What does RoPE's relative-position property mean for context extension?	RoPE encodes relative position (pos_q - pos_k) in the QK dot product. This makes it possible to extend context by adjusting the base frequency without destroying all learned position relationships — only the resolution of long-range positions changes.
What is the 'lost in the middle' phenomenon in long-context models?	Retrieval accuracy is highest for content at the beginning and end of the context window and lowest for content in the middle. This applies even to models trained at the full context length (Liu et al., 2023, arXiv:2307.03172).
How does position interpolation extend context length and what is its failure mode?	Scale position indices by L_train/L_new to compress them into the trained range. Failure: high-frequency RoPE dimensions lose resolution — the model cannot distinguish positions that are now mapped to similar indices, degrading long-range retrieval.

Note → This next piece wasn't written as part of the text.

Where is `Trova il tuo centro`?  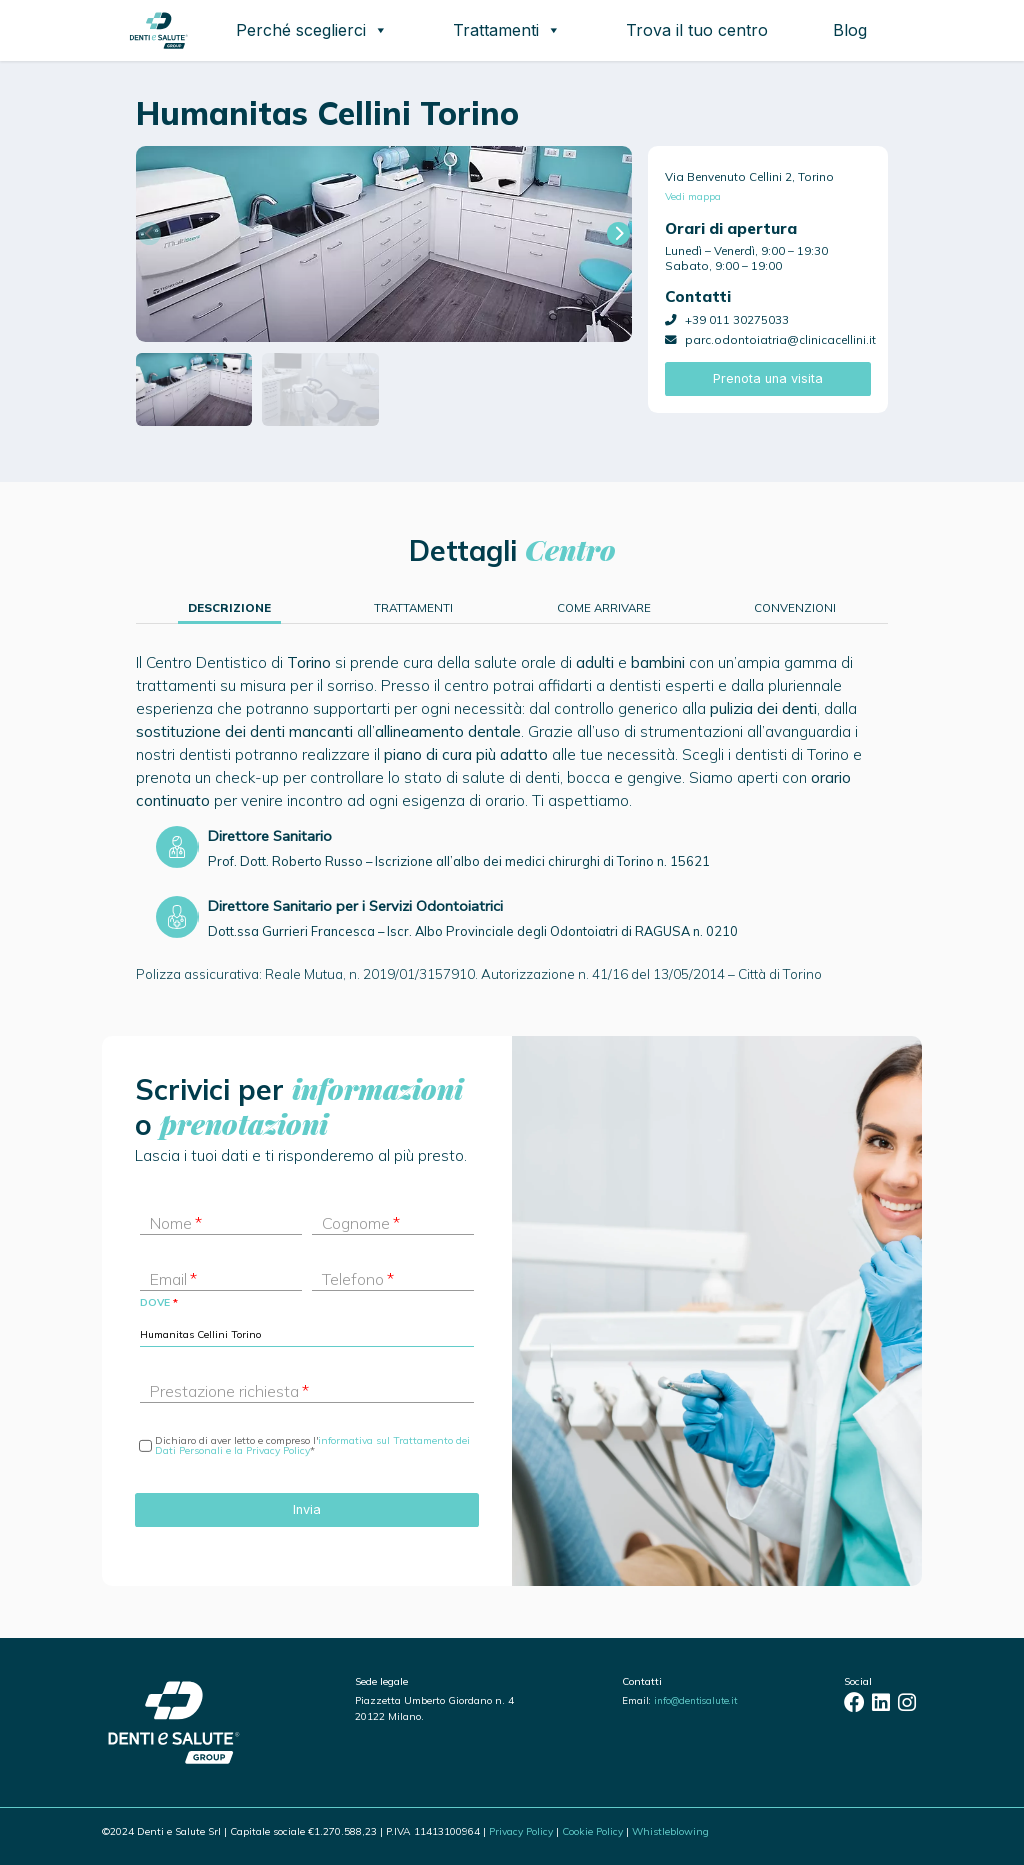 Trova il tuo centro is located at coordinates (697, 30).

What is YaRN and how does it improve on position interpolation?	YaRN (NTK-aware scaling) selectively adjusts RoPE dimensions — high-frequency dimensions stay near trained resolution, low-frequency dimensions receive most of the scaling. This preserves short-range precision while extending the coarse long-range position range.
Calculate KV-cache memory for Llama 3 70B at 128K context in BF16 with GQA G=8.	2 * 80 layers * 8 kv_heads * 128 head_dim * 131072 seq * 2 bytes = ~42 GB. More than half an A100 80GB's HBM is consumed by KV-cache at this context length.

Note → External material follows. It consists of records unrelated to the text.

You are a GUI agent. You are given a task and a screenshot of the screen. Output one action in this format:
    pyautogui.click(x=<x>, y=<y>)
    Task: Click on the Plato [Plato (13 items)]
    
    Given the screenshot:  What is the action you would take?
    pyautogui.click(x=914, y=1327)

What is ring attention and why does it enable long context without memory explosion on a single GPU?	Ring attention shards the sequence across GPUs — each GPU holds a fraction of the sequence. Attention is computed by circulating K and V in a ring. No single GPU needs to hold the full N×N attention matrix or the full KV-cache.
What is the first KV-cache intervention for a deployed 128K-context model that is exceeding memory budget?	INT8 quantization of the KV-cache (via torch.quantize_per_tensor on the cache tensors). Halves KV-cache memory with negligible retrieval quality loss — the first intervention before considering architectural changes.

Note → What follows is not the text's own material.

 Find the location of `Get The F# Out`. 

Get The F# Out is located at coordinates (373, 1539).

Why is long context not a substitute for retrieval in a VC deal analysis system?	A 10K-memo corpus contains far more tokens than any single context window. Retrieval identifies relevant candidates; long context synthesizes the retrieved candidates. Running all 10K memos through a 128K-context model is ~1000x more expensive and retrieves no additional quality.
At what context length do current production models (Llama 3, Qwen, DeepSeek) claim to work reliably?	128K tokens is the practical reliability ceiling for most 2024-2025 production models. Claims of 1M+ context exist but degrade measurably on needle-in-a-haystack evals outside the training distribution.
For the JHU humanoid, is long context relevant to the inference pipeline?	Indirectly. The VLA (SmolVLA or GR00T N1.5) processes short context (a few frames of visual history plus a task instruction — typically under 2K tokens). Long context is relevant if you want to process multi-camera video histories or long-horizon task plans, but not for per-step policy inference.